Top 4 Financial Close KPIs Your F&A Teams Should Be Tracking

Blog post

Due to the COVID-19 pandemic, the need for real time financial information and insights is more important than ever to enable your organization to make critical decisions. However, many finance and accounting teams don’t have the necessary processes and technology in place to provide their leadership teams with the correct insight needed to drive immediate business decisions. This blog is based on a Trintech webinar that discusses the financial close KPIs that finance and accounting teams must be tracking, and how automation enables organizations to utilize these KPIs to lead their business into the future.

When managing financial close metrics, accountants want to look holistically at the overall process to make sure that all the close components are aligned and measure the data elements that are most important to leadership and the integrity of the financial reports. Stepping back to actually look at the sum of all the parts of the financial close will help finance and accounting teams move away from simply viewing the metrics as raw information that the organization might have already known about, to reading into that data to gain the financial insights to be able to move the company forward.

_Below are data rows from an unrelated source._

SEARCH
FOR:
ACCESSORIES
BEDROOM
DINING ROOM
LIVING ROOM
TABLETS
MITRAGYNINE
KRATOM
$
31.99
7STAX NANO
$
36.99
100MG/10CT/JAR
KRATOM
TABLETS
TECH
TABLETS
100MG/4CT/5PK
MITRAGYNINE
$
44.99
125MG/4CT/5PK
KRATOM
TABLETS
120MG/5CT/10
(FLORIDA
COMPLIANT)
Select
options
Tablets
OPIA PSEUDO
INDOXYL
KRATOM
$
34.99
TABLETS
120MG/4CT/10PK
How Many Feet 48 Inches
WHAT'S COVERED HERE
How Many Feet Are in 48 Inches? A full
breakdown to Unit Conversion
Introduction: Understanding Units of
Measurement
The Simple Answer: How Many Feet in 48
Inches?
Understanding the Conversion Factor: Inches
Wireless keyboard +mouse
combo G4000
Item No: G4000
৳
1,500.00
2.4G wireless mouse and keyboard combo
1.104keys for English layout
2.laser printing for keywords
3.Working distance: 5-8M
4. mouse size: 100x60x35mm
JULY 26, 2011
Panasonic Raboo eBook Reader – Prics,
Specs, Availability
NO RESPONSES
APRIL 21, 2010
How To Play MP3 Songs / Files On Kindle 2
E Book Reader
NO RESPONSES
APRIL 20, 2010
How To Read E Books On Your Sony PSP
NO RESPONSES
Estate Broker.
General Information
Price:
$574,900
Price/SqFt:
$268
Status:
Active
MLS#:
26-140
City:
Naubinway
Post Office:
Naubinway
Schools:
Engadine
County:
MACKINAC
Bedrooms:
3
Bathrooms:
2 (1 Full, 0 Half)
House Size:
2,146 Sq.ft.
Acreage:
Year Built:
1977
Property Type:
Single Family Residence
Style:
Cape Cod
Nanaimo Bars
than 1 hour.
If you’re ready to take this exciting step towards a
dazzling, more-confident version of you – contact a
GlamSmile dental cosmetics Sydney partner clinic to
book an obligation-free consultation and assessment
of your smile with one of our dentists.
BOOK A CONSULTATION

“These particular things may be symptoms to actually understanding what is required for us to know to measure success… the combination of all of these together is really what enables you to measure the overall quality of your close. We do not just want to focus on making the [close] process faster. We want to do the process better. Also, if you have the ability, to be able to free you and your department up to take on the things that you've been putting on the sideline, [this will help] to really move the business forward.” -Cody Koetter, Senior Director of Global Product Management *Trintech*

Financial Close Monitoring Metrics

In measuring the effectiveness of the close, it’s important to measure timeliness both empirically and relative to each other. Finance teams should also track the frequency at which unexpected or blocking events occur, and these “issues” provide insight into how to improve the process and are great markers for the quality of the current documented process, and gives accountants the ability to understand if changes to the process should be implemented.

Reconciliation & Journal Entry Metrics

Reconciliation and Journal Entry metrics tend to have similar challenges as close monitoring. Measuring aged items is very common because it defines risk, but finance teams should also be measuring the trend over time. As an example, how often are things aging out 90 days? As much as organizations would like to believe that they have a good handle on items that are being aged out 30, 60, 90 days, 120 days, or whatever their policy may be, that isn’t always true. What organizations are really finding is that they have a view of what they know, but there are a lot of things that are aging out on their balance sheet—or should be aging on their balance sheet—that they’re completely unaware of.

Compliance & Audit Metrics

Adding financial close KPIs around the compliance and audit process is an effective way to discover the quality of work the office of finance is doing in the month-to-month and quarter-to-quarter activities. “Cost of Compliance” is a key metric that is often forgotten until an issue arises. However, this often encapsulates aspects like the cost of remediation and retesting, the loss of time, opportunity costs, and the following cost of documenting the problematic event. The best performing companies know that when an issue or potential blocker arises, they need to react quickly to assess the impact of the event or remediate any process shortcomings which is why “Issue Time to Resolution” is a key metric to track. In addition, many companies like to test once and comply across multiple compliance initiatives. However, this becomes an issue if the company is growing significantly. A “Control Test Rate” metric allows organizations to focus on managing and implementing those controls across the entire businesss.

How the Adra Suite Can Effectively Measure and Track these KPIs

The Adra Suite is an integrated, end-to-end solution that starts with Adra Matcher. Matcher records the transaction and matches it— whether to a bank statement, the General Ledger, or credit card statement— then looks at higher risk accounts with significant volume that may impact cash. An automated matching solution not only helps streamline the process, but also works to de-risk it with controls. The items that have matched then automatically flow in to substantiate the balance sheet reconciliation inside of Adra Balancer. At the same time, Adra Task Manager documents the pre-close, close and post-close activities, as well as compliance.

The last tool layered in the close process is Adra Analytics, which allows leadership to visualize the entire financial close process. This allows finance teams to look at specific close aspects such as the amount of time it takes the team to reconcile high-risk accounts, the average amount of time it takes to prepare a specific account, the risk level of each task, how long each account takes to be approved, and more. These products can function separately or as a full end-to-end solution.